— Василек? — слабо прошептала Маринка. — Ты не на баррикаде, тоже ранен, родной?
— Нет, я здоров, Маринка, и пришел вот тебя навестить. Не нужно ли тебе чего?
— Мне нужно лишь одно — наша обязательная победа. Люди не могут больше так жить, как жили. Они не имеют права отступать.
— Ты хочешь попить? Глоточек водички тебе не повредит, — сказал Василий.
А Марина лежала с широко открытыми глазами и чутко прислушивалась, стараясь уловить шум далекого боя.
— Это что? — спросила она, хотя стояла мертвая тишина. — Все стреляют?
— Бой идет, — просто и как-то весело соврал Василий, стараясь не волновать больную и не растравлять ее ран горькой правдой их поражения. Он и сам был словно в полубреду. Вспомнилось, как на огороде позади школы закапывал в землю баррикадную пушку. Он-то хорошо знал, как давно отошли дружинники с главной баррикады группами глубоко в тыл, туда, где уже начинались последние дома поселка, а далее — по деревням. Помнил и о приказе ему, Василию, оставаться в поселке для связи с Тихим и помощи раненым. А Маринкины зеленоватые глаза тем временем повеселели, голос приободрился.

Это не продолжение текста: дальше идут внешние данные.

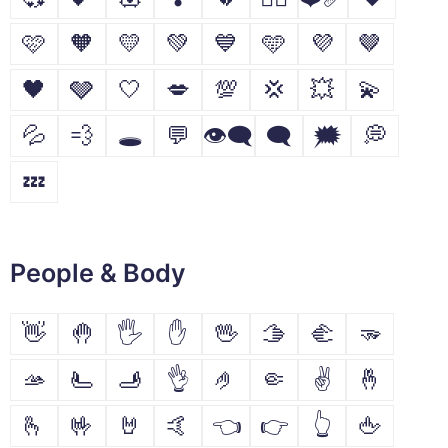
🩷
🧡
💛
💚
💙
🩵
💜
🤎
🖤
🩶
🤍
💋
💯
💢
💥
💫
💦
💨
🕳
💬
👁️‍🗨️
🗨
🗯
💭
💤
People & Body
👋
🤚
🖐
✋
🖖
🫱
🫲
🫳
🫴
🫷
🫸
👌
🤌
🤏
✌
🤞
🫰
🤟
🤘
🤙
👈
👉
👆
🖕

— Хорошо, что бой! Я слышу, как палит наша баррикада и бьет врага. Это ее удары. Мы победим, Васятка, победим?!
«Мы разбиты, мы здорово разбиты, славная моя подружка, — думал Василек, — и я не знаю еще, что будет с нами со всеми».
Василек глубоко переживал ту страшную расправу, которая еще не утихла и сегодня. Это было прямое истребление безоружных рабочих и их семей. Каратели по-прежнему мечутся от лачуги к лачуге, неся смерть, насилие, надругательства. Издевки и новое, еще более изощренное рабство у станков ждут всех, кто остался в живых после проигранного вооруженного восстания.
А Маринка ждала ответа. И святая ложь была сейчас важней суровой правды.
Василий улыбнулся, черные глаза его вспыхнули, как всегда, озорновато, а голос звучал бодро и уверенно:
— Да ты что закручинилась? Иль не веришь, что победим? Конечно победим, Маринка, сестренка моя названая!